Risk of ventricular arrhythmia in cardiac resynchronization therapy responders compared with non-responders
A total of 28 studies2,3,6,7,11,13,14,21,22,24–30,33–44 with a total of 7605 patients were included in the meta-analysis assessing the risk of VA in CRT responders compared with CRT non-responders. The median duration of follow-up across studies after assessment for CRT response was 2.9 years (IQR 2.2–4.0 years). The pooled cumulative incidence of VA leading to appropriate ICD therapies was 22% (7.6% per annum) for all the participants. The incidence rate was significantly lower at 13% (4.5% per annum) in CRT responders, vs. 29% (10.0% per annum) in CRT non-responders, with a RR of 0.47 (95% CI 0.39–0.56, P < 0.0001) in favour of CRT responders (Figure 2). When analyses were limited to the 23 pure CRT studies only (after excluding five studies where subsets of participants had only ICD implanted), the crude incidence of VA remained significantly lower in CRT responders at 14.0% (5.4% per annum) vs. 29.0% (11.2% per annum), in non-responders; with a RR of 0.46 (95% CI 0.37–0.57, P < 0.0001) in favour of CRT-responders (Supplementary material online, Figure S1).

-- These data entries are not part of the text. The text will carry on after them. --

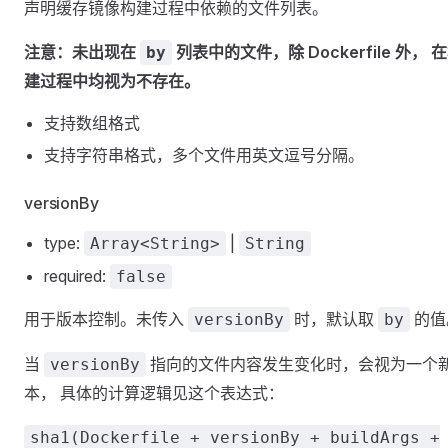
声明缓存镜像构建过程中依赖的文件列表。
注意：未出现在
列表中的文件，除 Dockerfile 外， 
by
建过程中均视为不存在。
支持数组格式
支持字符串格式，多个文件用英文逗号分隔。
versionBy
type:
|
Array<String>
String
required:
false
用于版本控制。未传入
时，默认取
的值
versionBy
by
当
指向的文件内容发生变化时，会视为一个
versionBy
本， 具体的计算逻辑见这个表达式：
sha1(Dockerfile + versionBy + buildArgs +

Risk of ventricular arrhythmias in CRT-R vs. CRT-NR. CRT-R, cardiac resynchronization therapy responders; CRT-NR, cardiac resynchronization therapy non-responders; D + L, DerSimonian–Laird random-effects model; M–H, Mantel–Haenszel fixed-effects model.

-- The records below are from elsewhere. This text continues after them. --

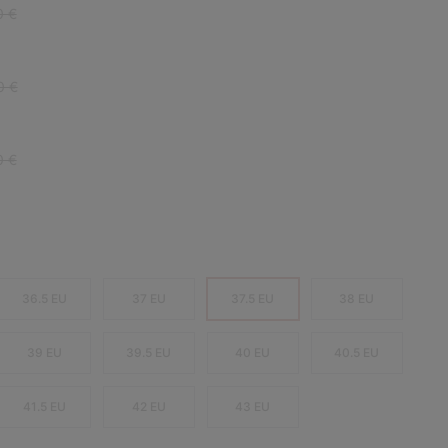
r price:
0 €
r price:
0 €
r price:
0 €
36.5 EU
37 EU
37.5 EU
38 EU
39 EU
39.5 EU
40 EU
40.5 EU
41.5 EU
42 EU
43 EU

Inappropriate implantable cardioverter-defibrillator therapies risk in cardiac resynchronization therapy responders compared with non-responders
Data on the risk of inappropriate ICD shocks were available from eight studies2,26,27,29,30,34,35,39 with pure CRTD patients only, as shown in Figure 3. During a median follow-up of 2.8 years (IQR 2.3–4.1), the pooled crude incidence of inappropriate ICD therapies in CRT responders was 9.0% (annualized rate of 3.2%) vs. 8.0% (2.9% per annum) in non-responders, with a RR of 1.00 (95% CI 0.52–1.93, P = 0.955), indicating no difference between the two groups.
Risk of inappropriate shocks in CRT-R vs. CRT-NR. Only studies with 100% pure CRTD patients were included. CRT-R, cardiac resynchronization therapy responders; CRT-NR, cardiac resynchronization therapy non-responders; CRTD, cardiac resynchronization therapy with defibrillator; D + L, DerSimonian–Laird random-effects model; M–H, Mantel–Haenszel fixed-effects model.

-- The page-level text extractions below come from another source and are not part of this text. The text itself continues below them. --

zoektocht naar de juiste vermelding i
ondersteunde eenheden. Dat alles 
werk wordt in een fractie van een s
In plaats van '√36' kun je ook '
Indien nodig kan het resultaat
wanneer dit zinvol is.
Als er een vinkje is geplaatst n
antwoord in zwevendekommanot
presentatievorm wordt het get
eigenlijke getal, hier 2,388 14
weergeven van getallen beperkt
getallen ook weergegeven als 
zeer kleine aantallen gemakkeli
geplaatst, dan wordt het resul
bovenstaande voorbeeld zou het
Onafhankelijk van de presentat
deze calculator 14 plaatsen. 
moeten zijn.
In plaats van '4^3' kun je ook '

All-cause mortality in cardiac resynchronization therapy responders compared with non-responders
Fifteen studies2,5,7,8,10,23,27,30–32,35,39–42 involving a total of 5874 patients were included in the meta-analysis of all-cause mortality outcome. During the median follow-up of 3.4 years (IQR 3.0–5.5), 1326 of the 5874 patients died, yielding a pooled mortality rate of 23.0% (annualized rate of 6.8%). All-cause mortality rates were significantly lower in CRT responders at 12.0% (3.5% per annum), compared with non-responders 31.0% (9.1% per annum); RR 0.38 (95% CI 0.30–0.48, P < 0.0001, Figure 4). When the meta-analysis was restricted to the 14 pure CRT studies (excluding the one study with <100% CRT), the findings were similar to those reported above, with the pooled all-cause mortality rate being 12.0% (annualized rate of 4.0%) in responders, vs. 31.0% (8.6% per annum) in non-responders; RR 0.38 (95% CI 0.30–0.49, P < 0.0001).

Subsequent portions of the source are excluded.